Edurne Bartolome Peral (University of Deusto) - Spain

Keywords: COVID-19, factorial survey, triage, beginning and end-of-life issues, CRONOS-2


Abstract

Our underlying value orientations shape our views on fundamental aspects of human existence such as birth and death. Values reflect our ideals as a society and our opinions on how medical interventions in boundary situations can be ethically and morally justified. Conflicts over beginning- and end-of-life issues are fundamentally influenced by our value structures and are at the core of political discussions and policies (Walby 2020).

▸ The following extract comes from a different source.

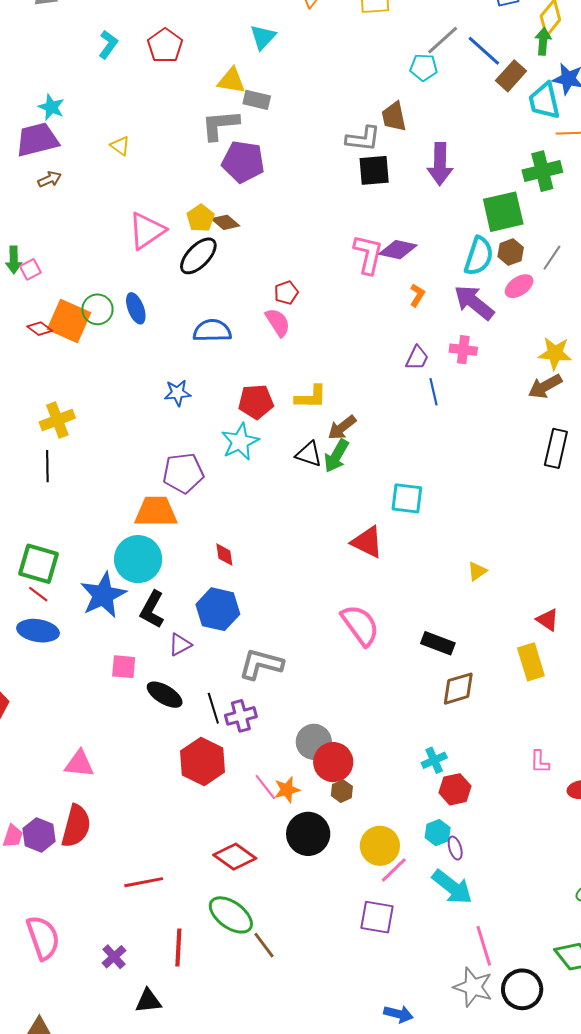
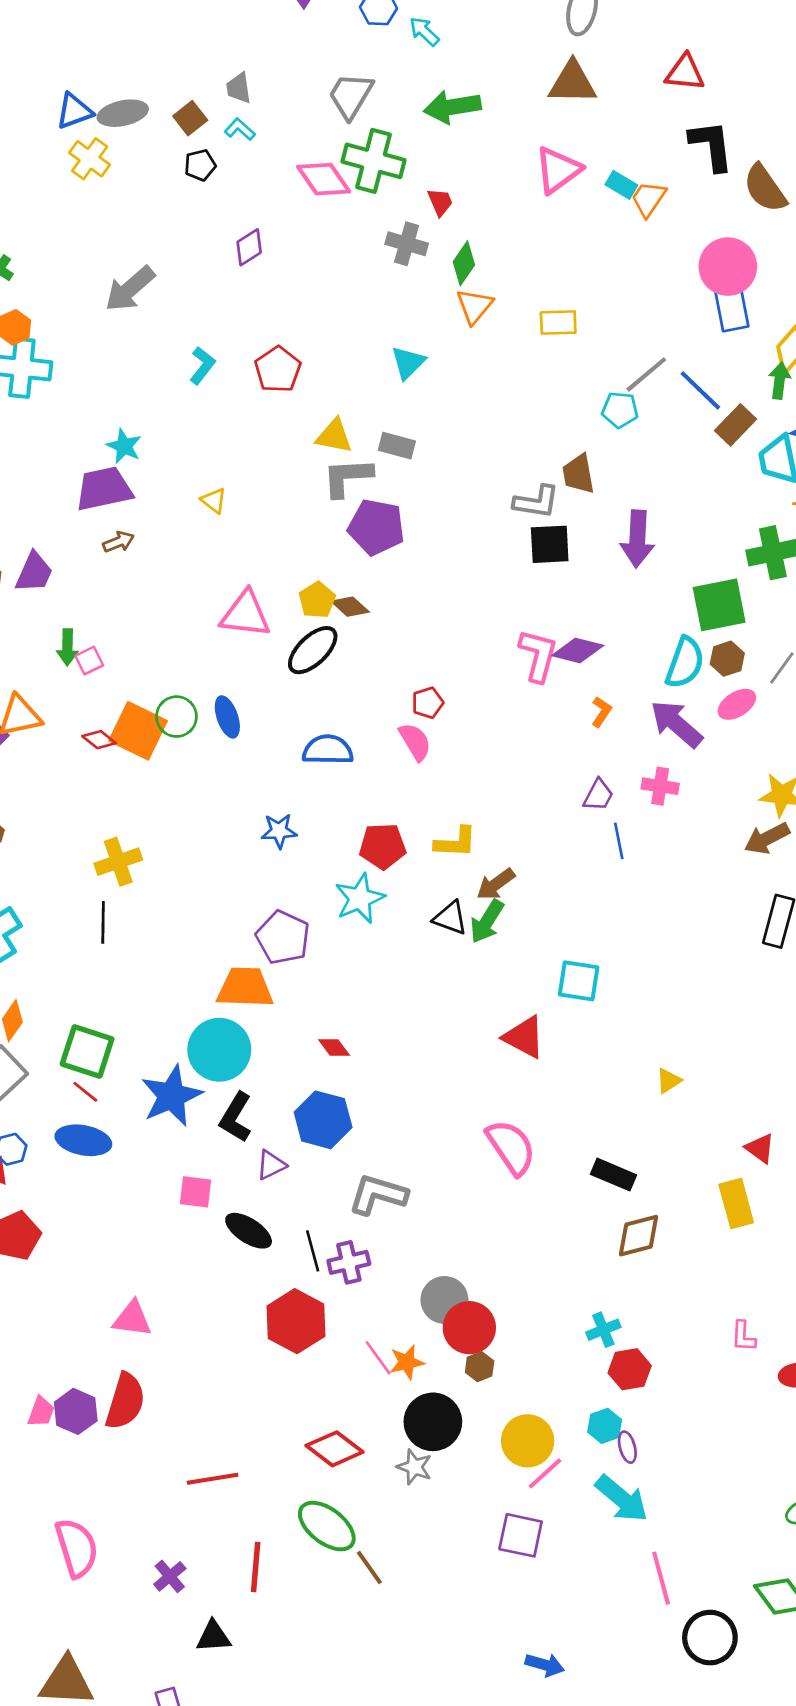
yellow triangle: (231, 81) -> (334, 436), moved
pink triangle: (147, 231) -> (245, 614), turned 39
purple pentagon: (183, 473) -> (283, 937), turned 30
red diamond: (224, 555) -> (334, 1047), turned -30
gray star: (473, 987) -> (414, 1467), moved, size x0.7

The last Covid-19 pandemic, but also many others before, has shown that when demand for medical treatment outstrips supply, rationing becomes necessary and criteria for rationing need to be put in place, deciding who receives treatment and who does not (May 2008). This prioritization is necessary if there is an imbalance between demand for such treatment and the resources available. The question remains, how to ration scarce resources fairly and efficiently explicitly in a situation of urgency and distress. This paper explores the values and attitudes of lay people in Spain regarding medical triage and its criteria for prioritization of patients suffering in a situation of scarcity of resources.
Applying a factorial survey experimental model, we analyze Spanish citizens´ values and attitudes about fundamental basic ethical principles of distributive justice in medical triage proposed by guidelines developed by national healthcare authorities. We also include other non-medical principles that might be controversial in judging which patient would deserve a scarce resource, in this case, a ventilator. Through the vignette experiment, we test the impact of peoples´ values and principles (utilitarian, egalitarian, libertarian) in boundary situations in which resources are scarce and prioritization is needed.

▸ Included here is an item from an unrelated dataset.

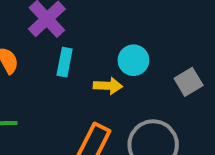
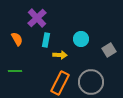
yellow arrow: (108, 86) -> (60, 55), moved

Moreover, we explore medical triage in copmarative perspective comparatively thorugh the The EVS MORALBOUNDS module in wave 2 of ESS CRONOS-2 panel. It comprises a series of questions concerning moral issues surrounding decisions related to medical triage and other aspects birth and death: Abortion, In-vitro fertilization, Surrogacy, and Euthanasia. For the first time in a cross-national survey, these topics are surveyed together with and can be compared to attitudes regarding how physicians might make triage decisions. The moral attitudes are predicted using the basic human values from the ESS core module, distributive justice beliefs and trust in the health care system, controlling for a set of religious and demographic variables. A comparative descriptive analysis reveals that triage attitudes exhibit minimal cross-national variance across the 12 countries surveyed. In general, individuals tend to accept the prioritisation of younger people and smokers, although acceptance is slightly higher for age-based prioritisation. Public opinion does not express enthusiasm for medical triage, although it does not object to it either. The study's findings indicate that factors shaping attitudes to triage differ from other moral issues surrounding life and birth decisions.